- _Brief_: Please copy out the entries below exactly, beginning with the line that contains "cô Ngọc Anh" and ending with the line that contains "lúc đúng thì", and include nothing outside that span.

- _Input records_:
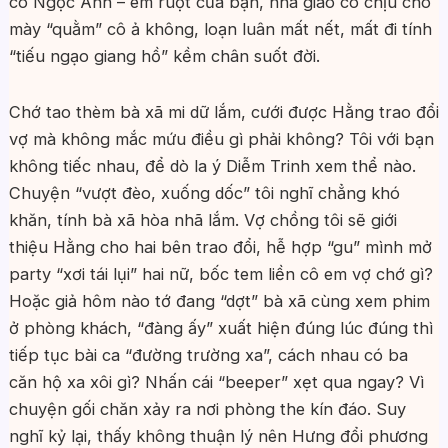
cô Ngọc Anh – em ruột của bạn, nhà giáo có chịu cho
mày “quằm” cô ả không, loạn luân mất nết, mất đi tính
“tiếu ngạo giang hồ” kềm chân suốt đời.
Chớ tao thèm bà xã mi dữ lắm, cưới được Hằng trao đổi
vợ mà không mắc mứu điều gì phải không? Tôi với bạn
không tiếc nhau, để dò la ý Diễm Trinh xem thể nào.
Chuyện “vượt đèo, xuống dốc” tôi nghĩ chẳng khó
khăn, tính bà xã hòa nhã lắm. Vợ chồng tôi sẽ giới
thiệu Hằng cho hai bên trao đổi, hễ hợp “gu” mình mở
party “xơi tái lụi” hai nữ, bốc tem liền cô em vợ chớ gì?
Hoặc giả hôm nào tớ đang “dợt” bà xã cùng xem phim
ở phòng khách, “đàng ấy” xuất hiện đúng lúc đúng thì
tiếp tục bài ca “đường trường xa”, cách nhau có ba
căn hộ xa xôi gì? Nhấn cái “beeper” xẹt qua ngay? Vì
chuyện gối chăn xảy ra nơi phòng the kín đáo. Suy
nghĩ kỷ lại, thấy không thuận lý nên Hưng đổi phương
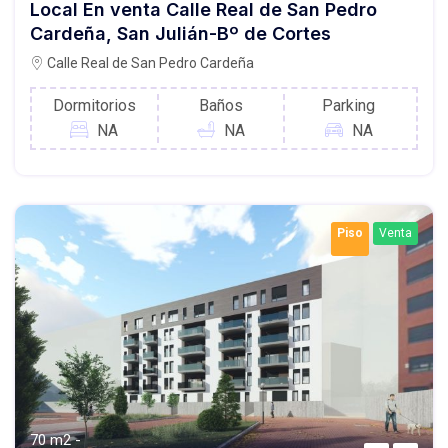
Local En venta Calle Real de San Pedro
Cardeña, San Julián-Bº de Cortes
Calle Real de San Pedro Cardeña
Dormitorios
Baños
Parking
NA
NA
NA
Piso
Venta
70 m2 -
==
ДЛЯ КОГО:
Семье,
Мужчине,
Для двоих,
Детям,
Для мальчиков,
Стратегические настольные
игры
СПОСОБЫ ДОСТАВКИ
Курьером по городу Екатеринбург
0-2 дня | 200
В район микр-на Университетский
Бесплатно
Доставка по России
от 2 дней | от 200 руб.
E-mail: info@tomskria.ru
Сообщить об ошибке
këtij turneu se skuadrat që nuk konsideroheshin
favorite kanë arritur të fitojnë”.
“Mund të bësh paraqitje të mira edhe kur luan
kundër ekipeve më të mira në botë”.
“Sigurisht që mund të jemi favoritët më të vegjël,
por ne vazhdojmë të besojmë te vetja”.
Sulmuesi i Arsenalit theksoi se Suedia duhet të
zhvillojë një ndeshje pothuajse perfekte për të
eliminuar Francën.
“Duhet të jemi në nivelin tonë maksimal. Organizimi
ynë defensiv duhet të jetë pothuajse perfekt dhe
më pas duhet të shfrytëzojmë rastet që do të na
---
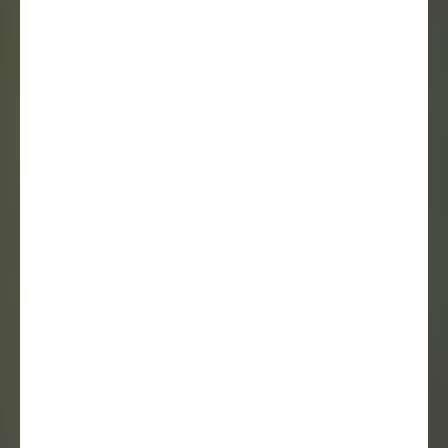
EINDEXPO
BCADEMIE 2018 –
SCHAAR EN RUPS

- _Solution to the exercise_:
cô Ngọc Anh – em ruột của bạn, nhà giáo có chịu cho
mày “quằm” cô ả không, loạn luân mất nết, mất đi tính
“tiếu ngạo giang hồ” kềm chân suốt đời.
Chớ tao thèm bà xã mi dữ lắm, cưới được Hằng trao đổi
vợ mà không mắc mứu điều gì phải không? Tôi với bạn
không tiếc nhau, để dò la ý Diễm Trinh xem thể nào.
Chuyện “vượt đèo, xuống dốc” tôi nghĩ chẳng khó
khăn, tính bà xã hòa nhã lắm. Vợ chồng tôi sẽ giới
thiệu Hằng cho hai bên trao đổi, hễ hợp “gu” mình mở
party “xơi tái lụi” hai nữ, bốc tem liền cô em vợ chớ gì?
Hoặc giả hôm nào tớ đang “dợt” bà xã cùng xem phim
ở phòng khách, “đàng ấy” xuất hiện đúng lúc đúng thì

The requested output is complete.